Vance, of Cohn & Cohn PA, earned a law degree in 1997 from the Stetson University College of Law. While Anderson, who is the county's civil administrative judge, earned a law degree from the Florida State University College of Law.
Palm Bank profitable
A Tampa community bank that recently celebrated its first birthday is whooping it again.
The Palm Bank, which opened in early 2003, reported net income of $40,830 on revenue of $497,522 for the three months ended March 31. That is the first quarterly profit for the bank, which was formed as a subchapter-S corporation.
Albert C. "Chris" Anderson, president and chief executive, says in a press release that Palm Bank has been making money on a monthly basis since January.
Assets grew at a 13% clip during the quarter, to $51 million. Deposits were $41 million, up from $32 million at the end of 2003. Loans stood at $26 million, an increase of about $4 million for the quarter.

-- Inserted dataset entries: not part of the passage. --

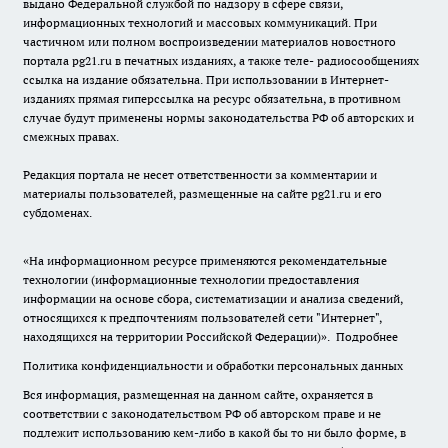
выдано Федеральной службой по надзору в сфере связи,
информационных технологий и массовых коммуникаций. При
частичном или полном воспроизведении материалов новостного
портала pg21.ru в печатных изданиях, а также теле- радиосообщениях
ссылка на издание обязательна. При использовании в Интернет-
изданиях прямая гиперссылка на ресурс обязательна, в противном
случае будут применены нормы законодательства РФ об авторских и
смежных правах.
Редакция портала не несет ответственности за комментарии и
материалы пользователей, размещенные на сайте pg21.ru и его
субдоменах.
«На информационном ресурсе применяются рекомендательные
технологии (информационные технологии предоставления
информации на основе сбора, систематизации и анализа сведений,
относящихся к предпочтениям пользователей сети "Интернет",
находящихся на территории Российской Федерации)».
Подробнее
Политика конфиденциальности и обработки персональных данных
Вся информация, размещенная на данном сайте, охраняется в
соответствии с законодательством РФ об авторском праве и не
подлежит использованию кем-либо в какой бы то ни было форме, в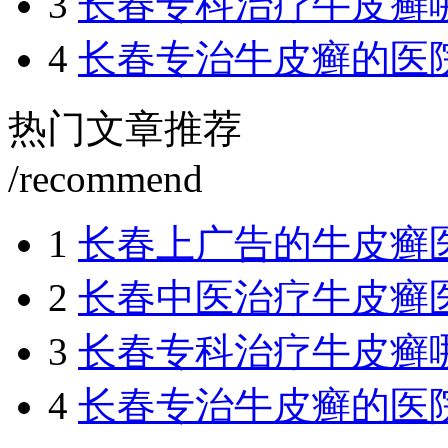
3
长春专科治疗牛皮癣
4
长春专治牛皮癣的医
热门文章推荐
/recommend
1
长春上广告的牛皮癣
2
长春中医治疗牛皮癣
3
长春专科治疗牛皮癣
4
长春专治牛皮癣的医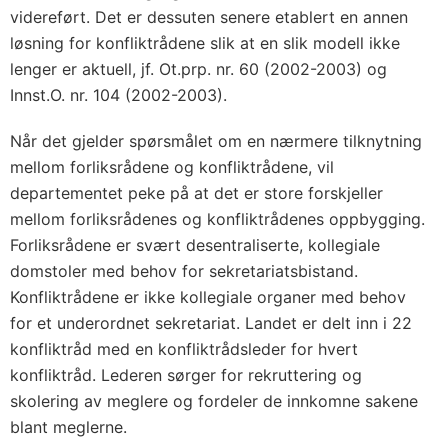
videreført. Det er dessuten senere etablert en annen
løsning for konfliktrådene slik at en slik modell ikke
lenger er aktuell, jf. Ot.prp. nr. 60 (2002-2003) og
Innst.O. nr. 104 (2002-2003).
Når det gjelder spørsmålet om en nærmere tilknytning
mellom forliksrådene og konfliktrådene, vil
departementet peke på at det er store forskjeller
mellom forliksrådenes og konfliktrådenes oppbygging.
Forliksrådene er svært desentraliserte, kollegiale
domstoler med behov for sekretariatsbistand.
Konfliktrådene er ikke kollegiale organer med behov
for et underordnet sekretariat. Landet er delt inn i 22
konfliktråd med en konfliktrådsleder for hvert
konfliktråd. Lederen sørger for rekruttering og
skolering av meglere og fordeler de innkomne sakene
blant meglerne.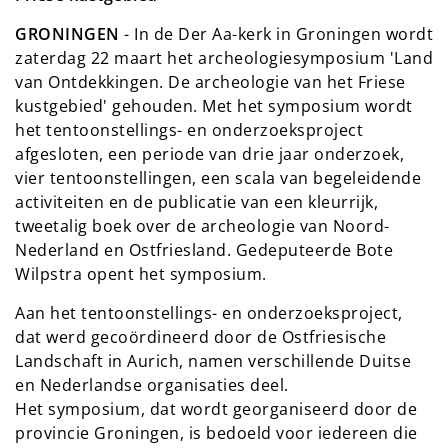
GRONINGEN
- In de Der Aa-kerk in Groningen wordt
zaterdag 22 maart het archeologiesymposium 'Land
van Ontdekkingen. De archeologie van het Friese
kustgebied' gehouden. Met het symposium wordt
het tentoonstellings- en onderzoeksproject
afgesloten, een periode van drie jaar onderzoek,
vier tentoonstellingen, een scala van begeleidende
activiteiten en de publicatie van een kleurrijk,
tweetalig boek over de archeologie van Noord-
Nederland en Ostfriesland. Gedeputeerde Bote
Wilpstra opent het symposium.
Aan het tentoonstellings- en onderzoeksproject,
dat werd gecoördineerd door de Ostfriesische
Landschaft in Aurich, namen verschillende Duitse
en Nederlandse organisaties deel.
Het symposium, dat wordt georganiseerd door de
provincie Groningen, is bedoeld voor iedereen die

The bank concentrates on the upscale neighborhoods of South Tampa, a potentially lucrative market of mostly business professionals. Several older community banks used to serve the area, such as Southern Exchange Bank.
But those banks have sold out to larger institutions in recent years. The Palm Bank sees an opening, as do other upstarts such as First Citrus Bank and First Commercial Bank of Tampa Bay, which are moving into South Tampa.
The Palm Bank operates from a headquarters on South Dale Mabry Highway and recently opened a satellite loan office on South MacDill Avenue in the former Palios Brothers restaurant.
Magazine pacts disputed
Gov. Jeb Bush's top internal investigator says state purchasing officials erred when they gave no-bid contracts to Florida Trend.
Derry Harper, Florida's chief inspector general, concluded in a recent report that the departments of state and education failed to gather enough documentation to support their award of sole-source contracts to the St. Petersburg-based business magazine.
From 1999 to 2003, Florida Trend was paid more than $3.5 million to print and distribute an assortment of cultural and educational periodicals promoting state universities and other government-funded organizations. Many of the publications were inserted into regular monthly editions of Florida Trend.
Saul Stone, a local magazine consultant, had complained to Harper's office that Florida Trend executives used "personal associations" with state officials, such as former Secretary of State Katherine Harris, to win the government business. Harper says he found no evidence to substantiate that allegation.
The inspector general did find some support for another Stone accusation that Florida Trend misrepresented in its contract proposals just who reads the magazine.
Florida Trend had claimed nearly 200,000 of its readers were business owners, entrepreneurs, executives or professionals. Florida Trend President Andrew P. Corty, who is also an executive of the affiliated St. Petersburg Times, told state investigators that the 200,000 figure was "a leap of faith."
Executives of the magazine arrived at that number by making some assumptions based on earlier readership surveys of how many subscribers passed along each issue to others who didn't subscribe, Corty told the investigators.
As for another claim, that one in three Florida Trend readers is a millionaire, Harper's investigative team reported that they could neither prove nor refute the magazine's assertion.
Corty told the Times after Harper's report became public that he took "great exception" to the IG's opinion that Florida Trend had failed to present an accurate demographic portrait of its readership.